Prof. Maurutto divides her text into six chapters, each of which leads us through a broader context. The first chapter, “The Origins of a Catholic Benevolent Enterprise, 1850s-1890s,” examines the origins of mixed social economy in Ontario and traces the emergence of a Catholic “voluntary infrastructure.” This was, of course, a period of substantial change in the Catholic community in Toronto, which moved from a French Canadian to an Irish Canadian demographic. The next chapter examines the start of the professionalization of charitable organizations, a phenomenon that paralleled the adoption of the scientific approach in other spheres of human endeavour in the late 19th and early 20th centuries.

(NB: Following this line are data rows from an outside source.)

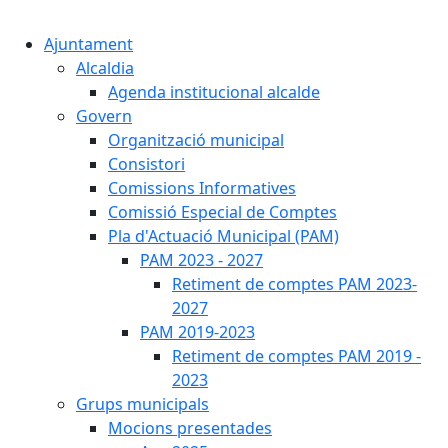
Cercar:
Ajuntament
Alcaldia
Agenda institucional alcalde
Govern
Organització municipal
Consistori
Comissions Informatives
Comissió Especial de Comptes
Pla d'Actuació Municipal (PAM)
PAM 2023 - 2027
Retiment de comptes PAM 2023-
2027
PAM 2019-2023
Retiment de comptes PAM 2019 -
2023
Grups municipals
Mocions presentades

During this period, charities started to become accountable– a subject that remains important in the early 21st century.
While the first two chapters generally set the stage from a Catholic perspective and a broader societal perspective, the next two chapters, “From Catholic Charity to Catholic Welfare: The Impact of Social Work” and “Social Casework During the Depression,” discuss the areas of social reform and social work during the interwar period and examine the response of governments, which tended to look to charities to address social problems and which also attached an increasing number of strings to any government revenue and support.
The last two chapters review the role of the Catholic Church and its agencies in law enforcement and the maintenance of social norms. This role of the Church parallels that of other institutions as society dealt with the changes in the economic status and desires of workers and others. The period of the 1920s to the 1960s, which is covered in Chapter 5, “Private Policing and Surveillance of Catholics, 1920-1960,” was one in which the state was concerned about Communism and other ideological responses to the desires and needs of workers. Democracy needed protection from internal threats; the state often turned to its partners, including the Church, to provide assistance.
Chapter 6, “The Role of Catholic Private Agencies in Community Corrections, 1890-1940,” provides a similar examination from another perspective. Whereas Chapter 5 focused on political threats, Chapter 6 examines the juvenile justice system and the Catholic Church’s involvement in it. This period witnessed changing views of children and youth and of what causes crime and how to prevent it. Rehabilitation in the community, rather than punishment, became the objective.
The Depression changed much in Canada, perhaps more than we have yet fully understood. Prof. Maurutto provides another prism, that of the charitable institutions of the Catholic Church in Toronto, from which to view the Depression and its aftermath.
The most serious criticism of Prof. Maurutto’s work is that it has a political purpose. It is readily apparent that she was not supportive of the changes that occurred in Ontario in the late 1990s with the election of the Harris government and similar governments. While no historian can be divorced from his or her context and political beliefs, it is preferable that these beliefs not be a fundamental part of the analysis. Having said that, Prof. Maurutto is upfront with her purpose. Her research and analysis allow the reader to understand what happened and why, notwithstanding her political purpose. The text succeeds because of the quality of the research, the nuanced analysis and the firm grasp of the materials. It bodes well for further research into the history of charities in Canada.